## TRY IT:
Provide the number of lines below that include "Privilegios", without any other words.
──────── EXERCISE MATERIAL
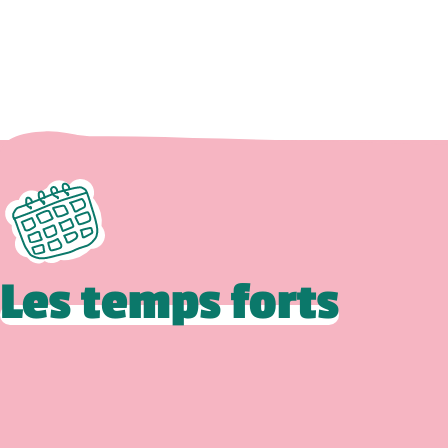
Les temps forts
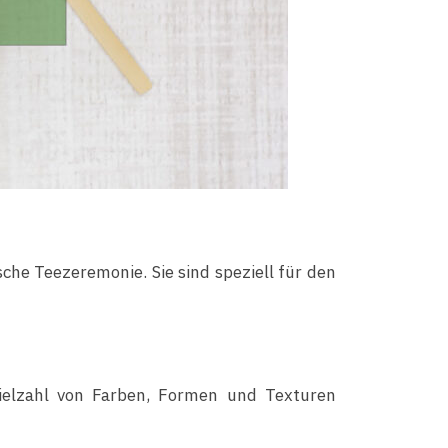
che Teezeremonie. Sie sind speziell für den
ielzahl von Farben, Formen und Texturen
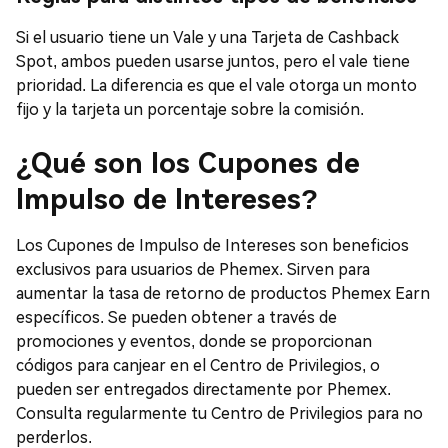
Si el usuario tiene un Vale y una Tarjeta de Cashback
Spot, ambos pueden usarse juntos, pero el vale tiene
prioridad. La diferencia es que el vale otorga un monto
fijo y la tarjeta un porcentaje sobre la comisión.
¿Qué son los Cupones de
Impulso de Intereses?
Los Cupones de Impulso de Intereses son beneficios
exclusivos para usuarios de Phemex. Sirven para
aumentar la tasa de retorno de productos Phemex Earn
específicos. Se pueden obtener a través de
promociones y eventos, donde se proporcionan
códigos para canjear en el Centro de Privilegios, o
pueden ser entregados directamente por Phemex.
Consulta regularmente tu Centro de Privilegios para no
perderlos.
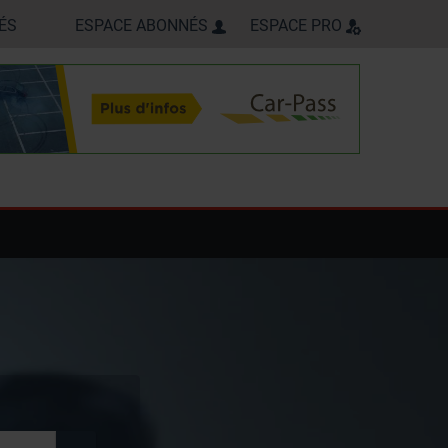
ÉS
ESPACE ABONNÉS
ESPACE PRO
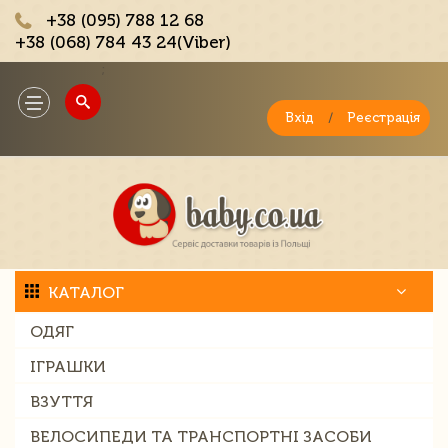
+38 (095) 788 12 68
+38 (068) 784 43 24(Viber)
;
Toggle
navigation
Вхід
/
Реєстрація
КАТАЛОГ
ОДЯГ
ІГРАШКИ
ВЗУТТЯ
ВЕЛОСИПЕДИ ТА ТРАНСПОРТНІ ЗАСОБИ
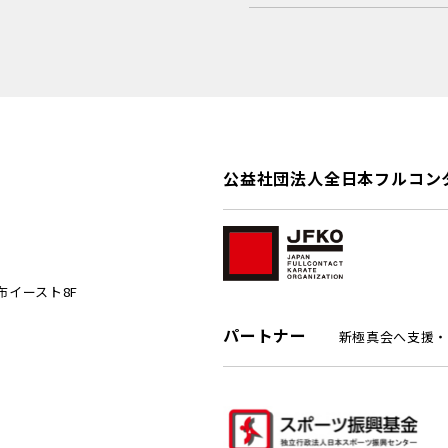
公益社団法人全日本フルコン
麻布イースト8F
パートナー
新極真会へ支援・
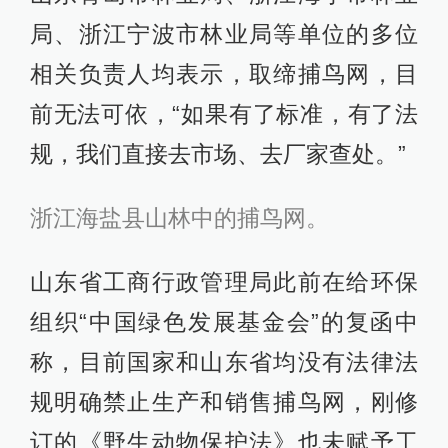
局、浙江宁波市林业局等单位的多位
相关负责人均表示，取缔捕鸟网，目
前无法可依，“如果有了标准，有了法
规，我们直接去市场、去厂家查处。”
浙江海盐县山林中的捕鸟网。
山东省工商行政管理局此前在给环保
组织“中国绿色发展基金会”的复函中
称，目前国家和山东省均没有法律法
规明确禁止生产和销售捕鸟网，刚修
订的《野生动物保护法》也未赋予工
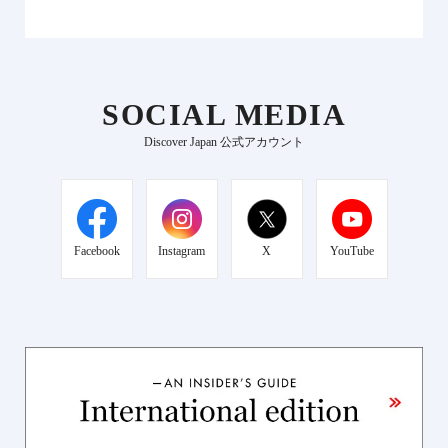
SOCIAL MEDIA
Discover Japan 公式アカウント
Facebook
Instagram
X
YouTube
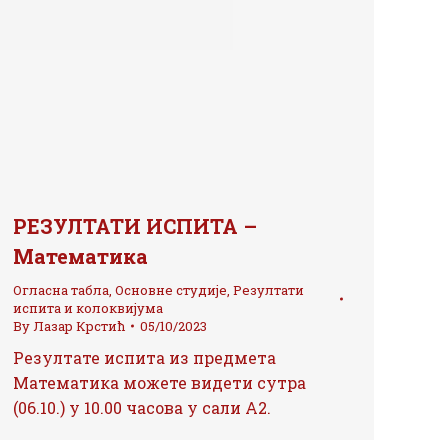
РЕЗУЛТАТИ ИСПИТА –
Математика
Огласна табла
,
Основне студије
,
Резултати
испита и колоквијума
By
Лазар Крстић
05/10/2023
Резултате испита из предмета
Математика можете видети сутра
(06.10.) у 10.00 часова у сали А2.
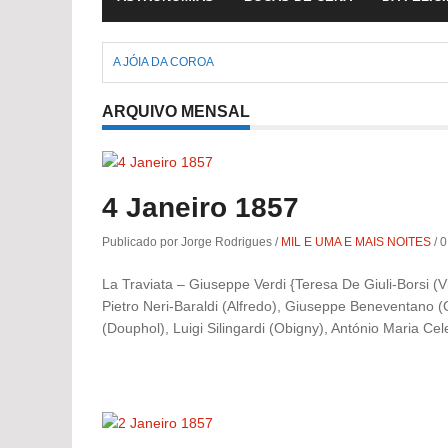
A JÓIA DA COROA
ARQUIVO MENSAL
4 Janeiro 1857
Publicado por Jorge Rodrigues
/
MIL E UMA E MAIS NOITES
/
0
La Traviata – Giuseppe Verdi {Teresa De Giuli-Borsi (Vi
Pietro Neri-Baraldi (Alfredo), Giuseppe Beneventano (
(Douphol), Luigi Silingardi (Obigny), António Maria Cele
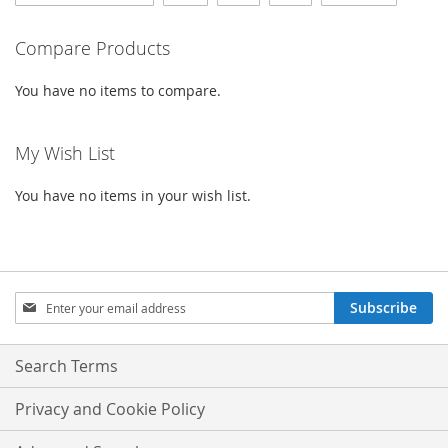
Compare Products
You have no items to compare.
My Wish List
You have no items in your wish list.
Sign
Subscribe
Up
for
Our
Search Terms
Newsletter:
Privacy and Cookie Policy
────────────────
## EXERCISE RESULT:
2